◆ Work item ◆
Return all lines below containing the word "לצהרונים".

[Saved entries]
######

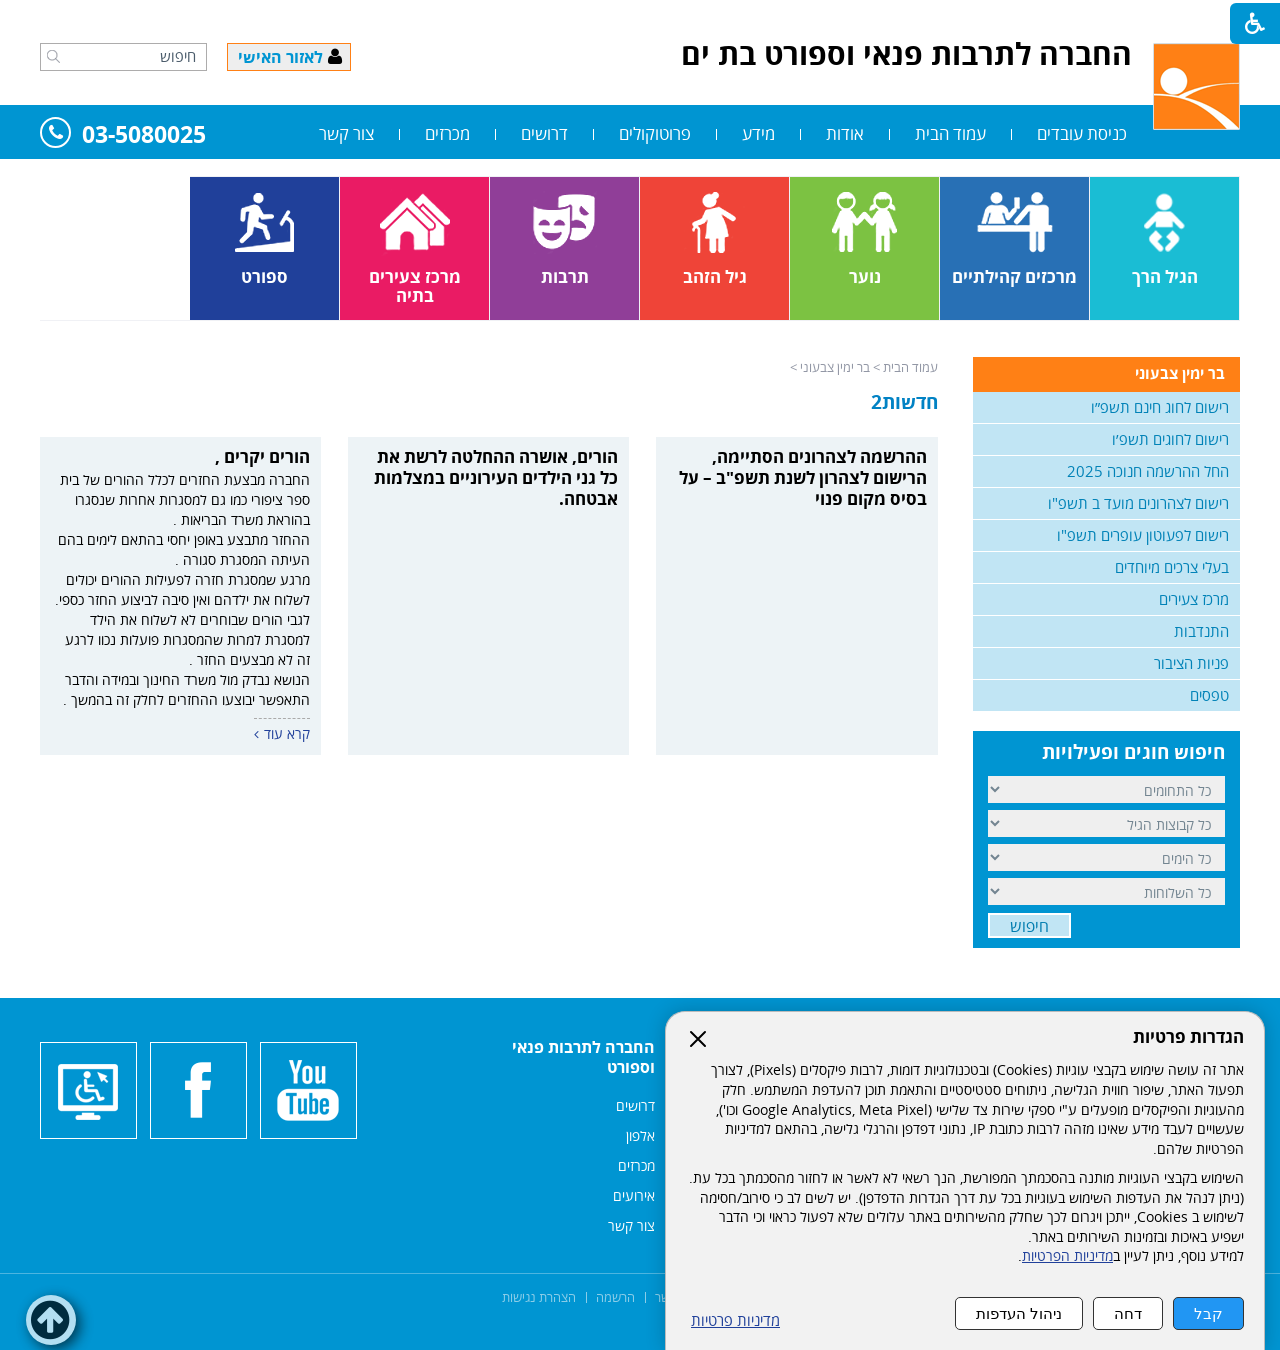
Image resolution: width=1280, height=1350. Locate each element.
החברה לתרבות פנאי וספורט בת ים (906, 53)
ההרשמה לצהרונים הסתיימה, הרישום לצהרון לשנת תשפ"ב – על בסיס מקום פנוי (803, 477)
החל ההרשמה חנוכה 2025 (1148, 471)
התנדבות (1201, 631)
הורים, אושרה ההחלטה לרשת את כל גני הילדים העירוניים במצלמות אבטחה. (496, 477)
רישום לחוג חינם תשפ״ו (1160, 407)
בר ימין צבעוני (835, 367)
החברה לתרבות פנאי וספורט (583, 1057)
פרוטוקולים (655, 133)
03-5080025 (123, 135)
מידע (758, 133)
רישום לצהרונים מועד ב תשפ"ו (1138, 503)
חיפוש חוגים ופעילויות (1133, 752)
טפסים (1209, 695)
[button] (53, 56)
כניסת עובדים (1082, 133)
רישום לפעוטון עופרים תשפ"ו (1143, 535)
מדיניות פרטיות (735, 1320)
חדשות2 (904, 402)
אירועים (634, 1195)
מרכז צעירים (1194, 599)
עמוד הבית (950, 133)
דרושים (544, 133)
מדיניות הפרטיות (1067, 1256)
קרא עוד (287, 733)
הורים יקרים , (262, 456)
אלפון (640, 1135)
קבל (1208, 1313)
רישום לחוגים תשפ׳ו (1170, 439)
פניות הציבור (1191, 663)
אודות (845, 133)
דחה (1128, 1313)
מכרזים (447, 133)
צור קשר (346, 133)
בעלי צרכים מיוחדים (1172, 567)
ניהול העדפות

######

◆ Written response ◆
ההרשמה לצהרונים הסתיימה, הרישום לצהרון לשנת תשפ"ב – על בסיס מקום פנוי (803, 477)
רישום לצהרונים מועד ב תשפ"ו (1138, 503)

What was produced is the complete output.